Encore un peu sous le choc, nous continuons tout de même la balade à travers la ville et rentrons dans un smart-store non loin de la cathédrale. Le réceptionniste à qui j’en avais parlé ce matin avant de partir m’en a conseillé un dans ce quartier. À Hué, nous avions visité l’un de ces magasins de smartphones et avions flashé sur un Huawei Y7 Pro 2019, en vente seulement au Vietnam pour l’instant. À nous qui n’en avons encore jamais eu, ce mobile phone d’entrée de gamme convient très bien. Une demi-heure plus tard, nous ressortons avec le bel appareil bleu métallisé dans les mains. Enfin, pour être tout à fait honnête, je dois spécifier : dans les miennes ! Chantal qui a tout compris de mon manège semble d’ailleurs déjà résignée ! Du coup, et je me demande bien pourquoi, j’ai une envie subite et irrésistible de rentrer…
Un verre de canne à sucre bien mérité !
Pour nous remettre de toutes ces émotions matinales, nous nous offrons, une fois n’est pas coutume, des sandwiches pour le déjeuner. La queue devant le restaurant spécialisé le plus réputé de la ville finit de nous convaincre. Nous ne regrettons absolument pas notre écart ; ils sont copieux et délicieux. Du coup, nous allons prendre un verre de jus de canne à sucre dans un petit bar de trottoir, assez proche de l’hôtel et toujours tenu par la même mamie qu’il y a trois ans. Nous lui montrons les photos de nous faites à l’époque en train de siroter son succulent breuvage. À voir son sourire et ses révérences, nous devinons son plaisir. Dommage que nous ne puissions pas nous comprendre !…
Pas de chance ! Pour l’apéro, la petite buvette d’hier soir n’a pas repris ses quartiers. Nous en cherchons une autre dans le coin, mais il n’y a malheureusement que des bars à la sono hurlante qui ne servent que des bières en bouteille. Et leurs rabatteurs pénibles nous font plutôt fuir. La nuit est tombée depuis pas mal de temps lorsque nous pénétrons dans un restaurant que nous fréquentons depuis notre première fois à Hanoi, il y a 16 ou 17 ans, je ne me souviens plus très bien. S’il a beaucoup changé, c’est toujours la même famille qui y accueille les clients. Coincé dans la fameuse rue très animée où nous avons cherché en vain notre ancien bistrot hier soir, il a certainement été, avec les deux bars situés un peu plus bas sur la petite place faisant office de carrefour, à l’origine de l’engouement pour ce quartier. Aujourd’hui, nous le regrettons amèrement tellement les innombrables racoleurs harcèlent les promeneurs. Nous trouvons deux places à une table déjà occupée par deux autres personnes et commandons nos plats dans la foulée à la mamie pas très souriante. Rodés à servir autant de monde tous les jours, les cuisiniers ne chôment certainement pas et les assiettes, toujours aussi copieuses, arrivent très vite devant nous. Ce soir encore, nous nous régalons. Tandis que nous réglons la note à la vieille dame, un serveur débarrasse notre table. Lorsque nous partons, deux nouveaux clients s’y sont installés…

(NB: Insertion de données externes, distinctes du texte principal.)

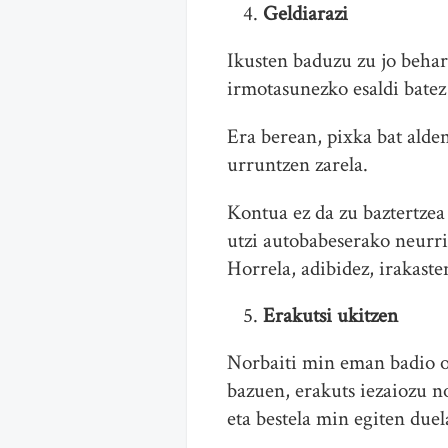
Geldiarazi
Ikusten baduzu zu jo behar 
irmotasunezko esaldi batez 
Era berean, pixka bat alden
urruntzen zarela.
Kontua ez da zu baztertzea
utzi autobabeserako neurri 
Horrela, adibidez, irakasten
Erakutsi ukitzen
Norbaiti min eman badio or
bazuen, erakuts iezaiozu no
eta bestela min egiten duel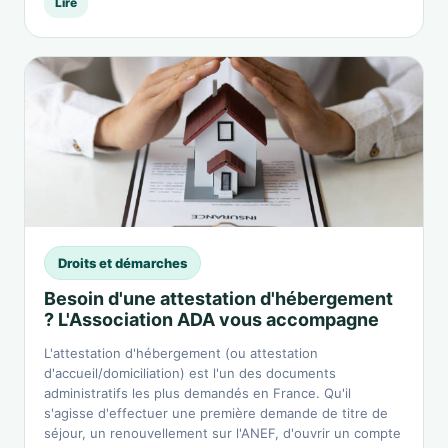
Lire
Droits et démarches
Besoin d'une attestation d'hébergement
? L'Association ADA vous accompagne
L'attestation d'hébergement (ou attestation
d'accueil/domiciliation) est l'un des documents
administratifs les plus demandés en France. Qu'il
s'agisse d'effectuer une première demande de titre de
séjour, un renouvellement sur l'ANEF, d'ouvrir un compte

En cherchant bien, nous dégotons un bar tout près de notre hôtel et prenons place sur sa terrasse confortable et abritée. Pour une fois, nous sommes assis sur de vraies chaises et non sur de petits tabourets en plastique comme habituellement dans ce genre d’endroit. Nous commandons chacun une pinte de Bia Hoi à la pression. Mon verre devant être percé, j’en réclame une seconde une demi-heure plus tard !… En tapotant sur mon smartphone, le temps passe encore plus vite.
Lorsque nous entrons dans notre chambre, nous avons parcouru plus de quatre kilomètres ce soir. Je le sais, c’est le podomètre de mon Huawei qui me l’a dit !
Sitôt le petit-déjeuner avalé — celui de ce matin nous semble bien meilleur que celui d’hier avec une baguette qui s’effrite beaucoup moins — nous prenons la direction de la Pagode au Pilier Unique qui n’a que très peu changé depuis notre dernier passage. Nous poursuivons la promenade jusqu’au temple Quan Thânh et sa statue monumentale en bronze noir de Trấn Vũ réalisée en 1677. Nous en repartons une demi-heure plus tard pour rejoindre quelques encablures plus loin la jolie Pagode Trân Quôc située sur une petite ile du Lac de l’Ouest. Son élégant stupa en brique domine le site du haut de ses 11 étages et de ses 15 mètres. Nous aimons trainer dans cette enceinte qui reste paisible malgré les visiteurs. Au fil de nos passages ici, j’y ai pris des dizaines et des dizaines de photos… qui se ressemblent toutes ! Avec le ciel trop neutre d’aujourd’hui, celles de cette année ne figureront malheureusement pas parmi les meilleures.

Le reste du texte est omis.